Transcribed page contents

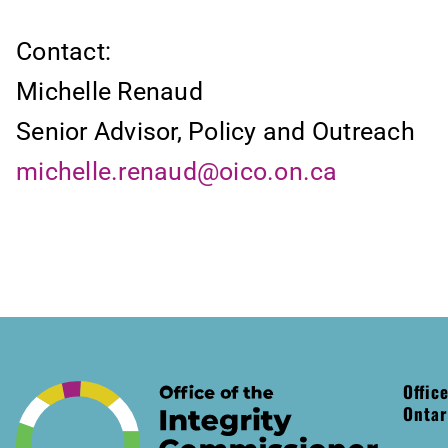
Contact:
Michelle Renaud
Senior Advisor, Policy and Outreach
michelle.renaud@oico.on.ca
Offic
Ontar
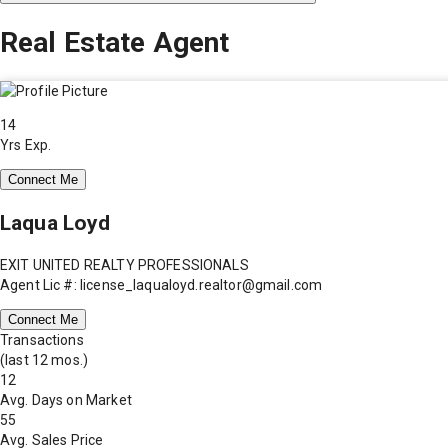
Real Estate Agent
14
Yrs Exp.
Connect Me
Laqua Loyd
EXIT UNITED REALTY PROFESSIONALS
Agent Lic #: license_laqualoyd.realtor@gmail.com
Connect Me
Transactions
(last 12 mos.)
12
Avg. Days on Market
55
Avg. Sales Price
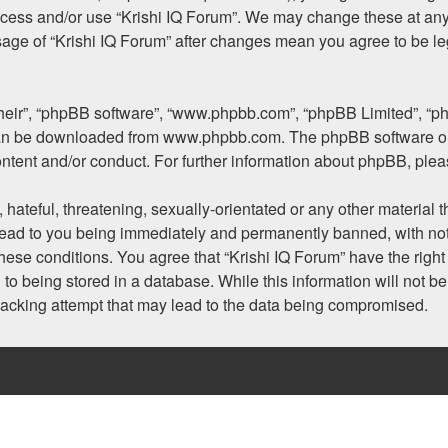
access and/or use “Krishi IQ Forum”. We may change these at any 
usage of “Krishi IQ Forum” after changes mean you agree to be l
their”, “phpBB software”, “www.phpbb.com”, “phpBB Limited”, “p
 can be downloaded from
www.phpbb.com
. The phpBB software on
ontent and/or conduct. For further information about phpBB, ple
hateful, threatening, sexually-orientated or any other material t
lead to you being immediately and permanently banned, with noti
 these conditions. You agree that “Krishi IQ Forum” have the righ
to being stored in a database. While this information will not be
hacking attempt that may lead to the data being compromised.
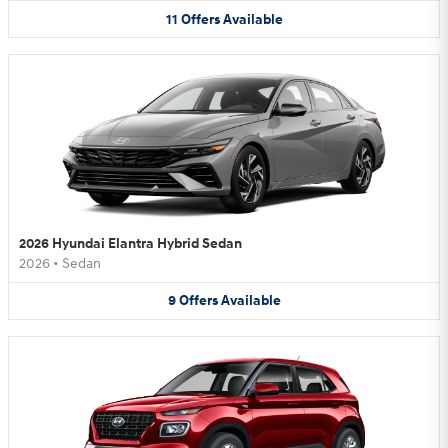
11
Offers
Available
2026 Hyundai Elantra Hybrid Sedan
2026
•
Sedan
9
Offers
Available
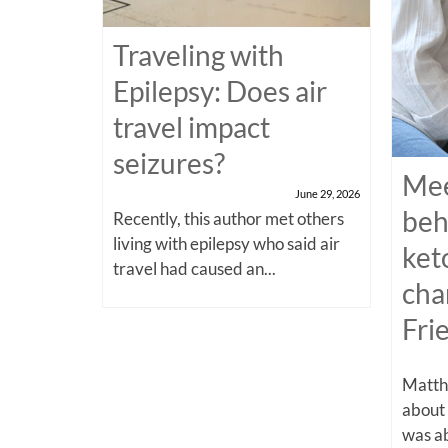
Traveling with
Epilepsy: Does air
travel impact
seizures?
Mee
June 29, 2026
beh
Recently, this author met others
living with epilepsy who said air
ket
travel had caused an...
cha
Fri
Matthe
about
was ab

### Work task
Check each line of the entries above for the string "information", and return those that contain it.

### Answer below
ontent and/or conduct. For further information about phpBB, ple
to being stored in a database. While this information will not be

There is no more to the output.